▸ EXERCISE
The lines from the one containing "Spel och pussel" through the final line of the data below must be written out exactly, both included, and nothing more.

(Extracted page text data)

--- START ---

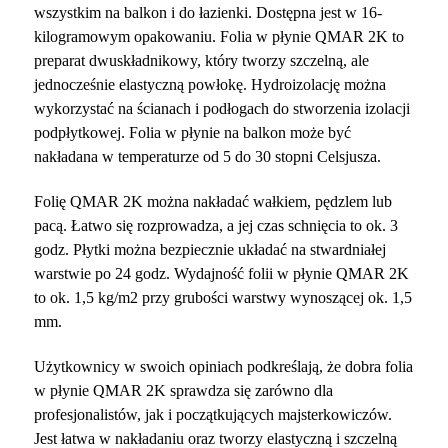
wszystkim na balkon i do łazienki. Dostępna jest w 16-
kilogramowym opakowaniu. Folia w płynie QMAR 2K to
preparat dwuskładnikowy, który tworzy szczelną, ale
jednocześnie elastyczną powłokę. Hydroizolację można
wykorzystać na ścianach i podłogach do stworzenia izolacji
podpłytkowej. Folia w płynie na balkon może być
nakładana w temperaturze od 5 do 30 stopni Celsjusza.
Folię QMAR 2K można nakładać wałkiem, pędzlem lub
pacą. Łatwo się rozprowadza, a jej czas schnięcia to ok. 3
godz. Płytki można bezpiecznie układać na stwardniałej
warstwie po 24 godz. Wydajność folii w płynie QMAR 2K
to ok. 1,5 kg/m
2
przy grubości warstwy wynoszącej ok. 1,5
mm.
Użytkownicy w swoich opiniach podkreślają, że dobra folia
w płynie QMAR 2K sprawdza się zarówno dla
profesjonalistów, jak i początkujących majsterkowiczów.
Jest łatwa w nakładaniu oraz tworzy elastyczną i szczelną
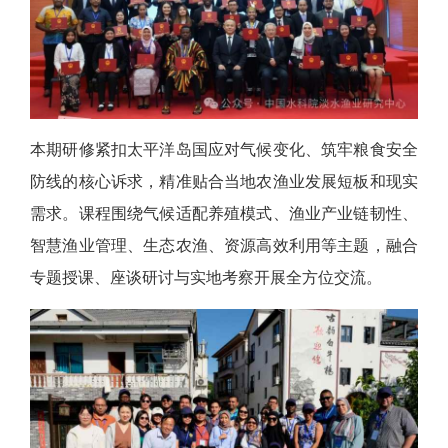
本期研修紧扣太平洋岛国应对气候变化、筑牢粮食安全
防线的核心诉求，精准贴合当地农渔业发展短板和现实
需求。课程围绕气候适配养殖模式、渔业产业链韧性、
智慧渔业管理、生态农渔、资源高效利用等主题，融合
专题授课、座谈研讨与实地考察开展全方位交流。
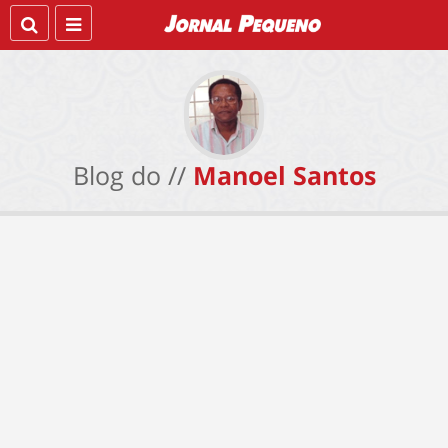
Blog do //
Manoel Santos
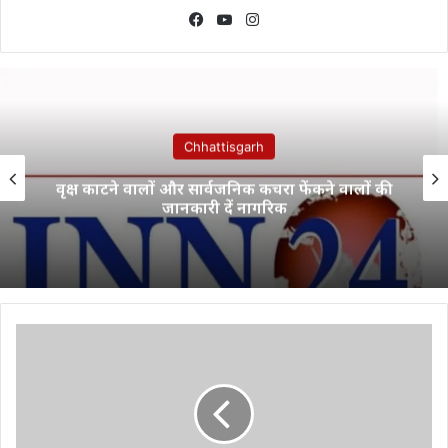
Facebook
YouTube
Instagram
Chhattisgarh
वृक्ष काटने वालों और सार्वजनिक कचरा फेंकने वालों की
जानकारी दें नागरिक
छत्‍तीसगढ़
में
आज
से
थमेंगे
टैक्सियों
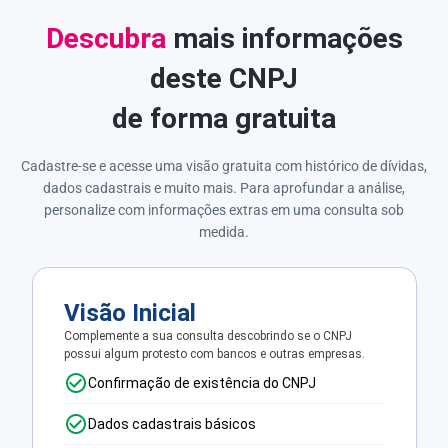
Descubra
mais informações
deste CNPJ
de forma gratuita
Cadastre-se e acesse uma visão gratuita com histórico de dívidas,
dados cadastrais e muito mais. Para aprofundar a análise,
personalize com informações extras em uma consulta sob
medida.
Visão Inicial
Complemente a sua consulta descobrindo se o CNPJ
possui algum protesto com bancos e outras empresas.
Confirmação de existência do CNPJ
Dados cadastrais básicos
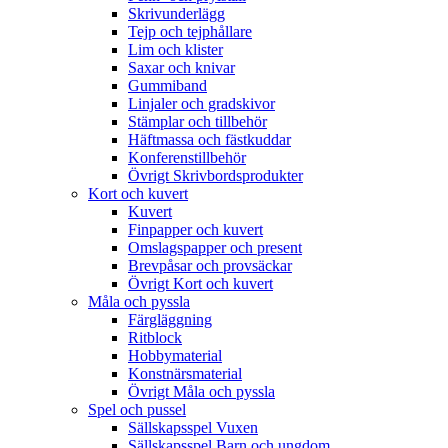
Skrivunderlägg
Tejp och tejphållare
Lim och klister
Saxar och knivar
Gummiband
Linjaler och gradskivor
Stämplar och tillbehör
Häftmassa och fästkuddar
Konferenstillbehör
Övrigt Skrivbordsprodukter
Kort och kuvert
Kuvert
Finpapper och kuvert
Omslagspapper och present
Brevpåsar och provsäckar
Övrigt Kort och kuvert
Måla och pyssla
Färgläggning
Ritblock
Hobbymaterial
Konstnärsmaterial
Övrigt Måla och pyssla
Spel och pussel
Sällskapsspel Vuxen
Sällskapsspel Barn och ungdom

--- END ---

▸ SOLUTION TO THIS EXERCISE
Spel och pussel
Sällskapsspel Vuxen
Sällskapsspel Barn och ungdom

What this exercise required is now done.